Brief: For each line below that holds "belgisto", return the line as it stands.

Information given:
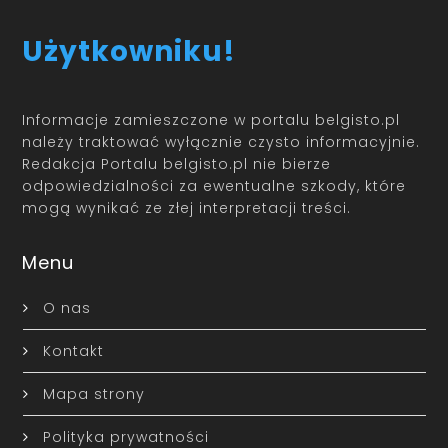
Użytkowniku!
Informacje zamieszczone w portalu belgisto.pl
należy traktować wyłącznie czysto informacyjnie.
Redakcja Portalu belgisto.pl nie bierze
odpowiedzialności za ewentualne szkody, które
mogą wynikać ze złej interpretacji treści.
Menu
O nas
Kontakt
Mapa strony
Polityka prywatności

Solution for this exercise:
Informacje zamieszczone w portalu belgisto.pl
Redakcja Portalu belgisto.pl nie bierze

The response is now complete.